The theory is that your phone will soon become and electronic wallet, as we take our next step towards becoming a cashless society.
Now that your sim card is turning your phone into an electronic wallet, it seems you can wave goodbye to credit cards.
Westpac and MasterCard are trialing the use of mobile phones for debit purchases up to $100.
More stories from Today Tonight“You want to buy a coffee, you launch the application on the phone, say you want to make a payment, and you tap the phone to the terminal, and you're done. You want to buy something of high value, you can still use your phone, but you have to remember your pin,” MasterCard's Matt Barr explained.
Barr says the pilot is using Samsung’s latest Galaxy S 111 handsets, but in future, the technology will enable sim cards to be re-programmed online and put into other mobile phones.

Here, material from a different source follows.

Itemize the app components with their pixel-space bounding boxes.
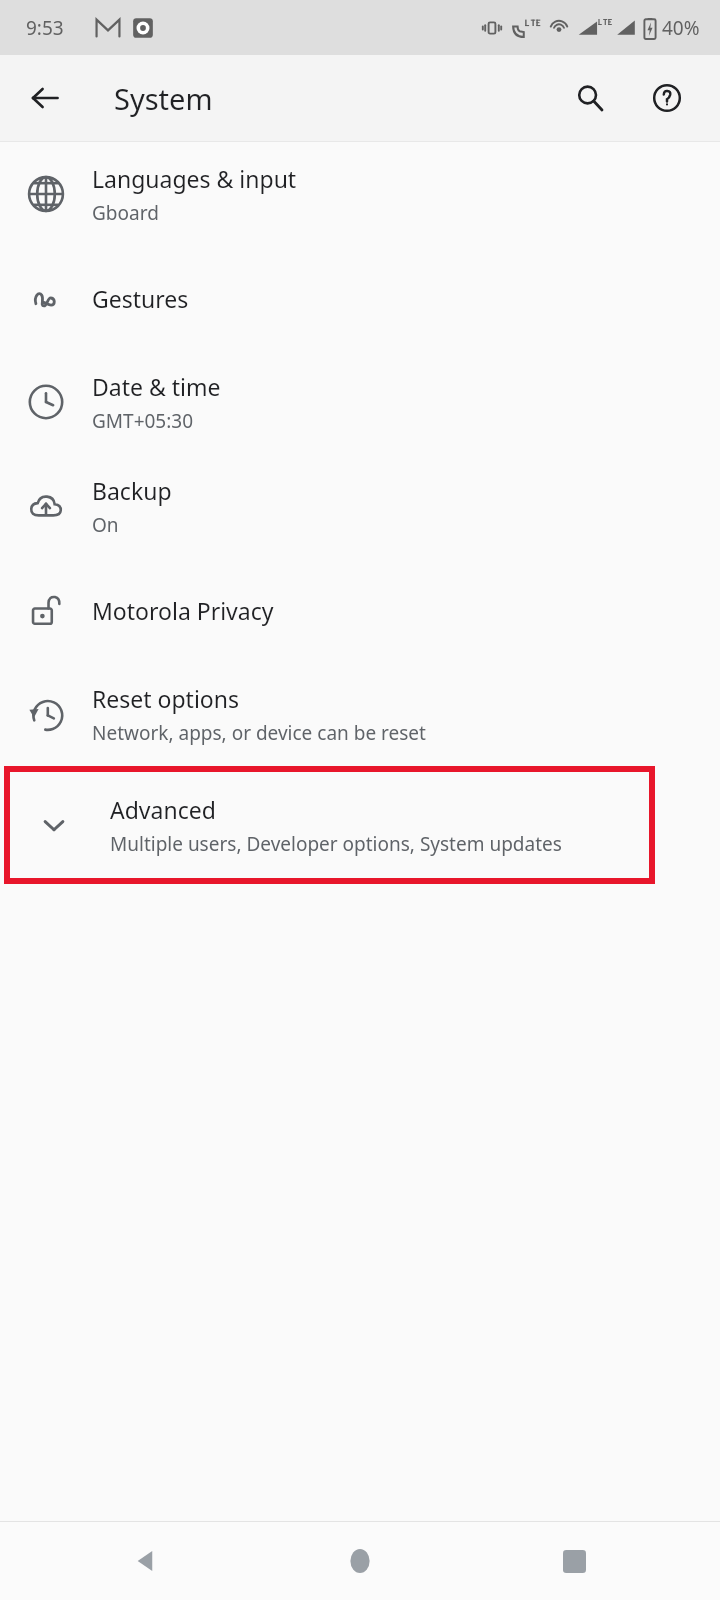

Seamus Byrne, Editor of product technology information website CNet Australia says that “it’s effectively a technology that just has this kind of special antenna built into your phone that means when you swipe it across an active magnetic unit, like a ‘paypass’, it is basically creating that moment where it creates the transaction.”
According to Byrne “one of the really smart things about trying to get it working through a sim card is that you'll actually be able to swap the sim card when you buy yourself a new phone.”
Westpac's pilot program is hot on the heels of the Commonwealth Bank's new iPhone payment system - an application called CommBank Kaching introduced nine months ago.
When you wave your phone in front of a reader it becomes a payment terminal for purchases up to $100 in around 82,000 stores that take MasterCard PayPass.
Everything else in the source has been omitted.